Dances with Wolves is a book by Michael Blake (1988), which also was filmed in 1990. It tells a story about a young cavalry lieutenant, John Dunbar, who moves to the West in 1860. The outpost where he lets himself send forward to is now abandoned, making him stau all alone near indigenous lands. His horse Cisco and a lone wolf he names Two Socks are the only company.

danceswithwolvesHe gets more and more contact with a Sioux tribe, and is increasingly integrated there. He is confronted by the outrageous behavior of whites: dumping garbage, killing bisons, only for the skin and tongue, clear-cutting of forest, ... (It seems that little has changed after more than 150 years, except that there is no Indian culture and territory any more.) By the way he as a 'turncoat' is treated by the whites, he can still muster little respect for his own short-sighted and selfish species. It teaches him who are the real ‘savages'.

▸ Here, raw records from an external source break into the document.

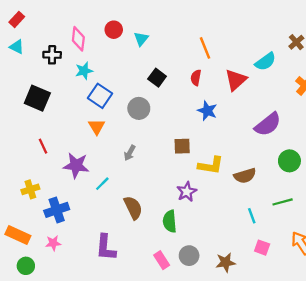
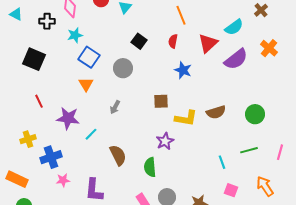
purple semicircle: (268, 124) -> (236, 59), moved
brown semicircle: (245, 176) -> (216, 112), moved
pink star: (53, 243) -> (63, 180), moved

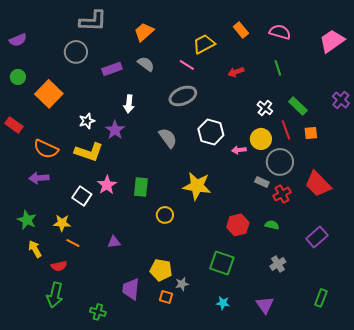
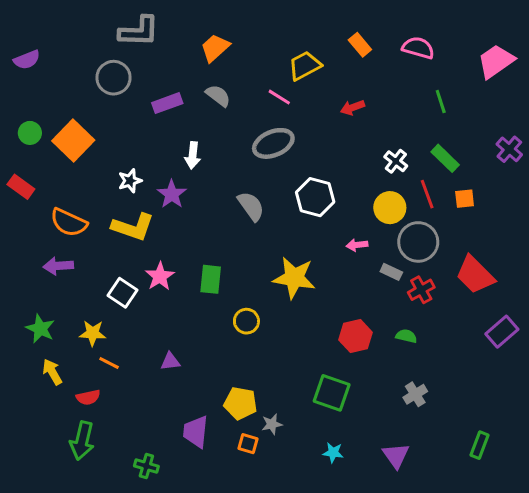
green line: (278, 68) -> (441, 102), moved
green circle: (18, 77) -> (30, 133), moved
pink arrow: (239, 150) -> (357, 245), moved
purple rectangle: (317, 237) -> (502, 332), moved

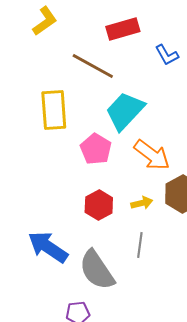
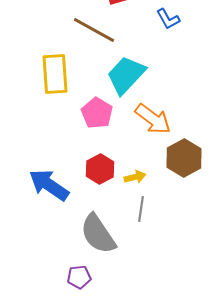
yellow arrow: (142, 203) -> (135, 177), moved
blue arrow: (48, 247) -> (49, 185), moved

"Dance with Wolves" is the name that the Indians give him when they see him fearlessly on the plain running around with Two Socks. Also the horseback riding style of the Indians, bareback, Blake describes as a dance move in which the two partners smoothly act as one.

The Indian dances to call for the return of the bison or the banquet and woman dancing are only described quite briefly. And of course there is also a good deal of romance in the story.

The screenplay of the film differs in several points from the book (in the version I read / saw), but both are definitely worth it.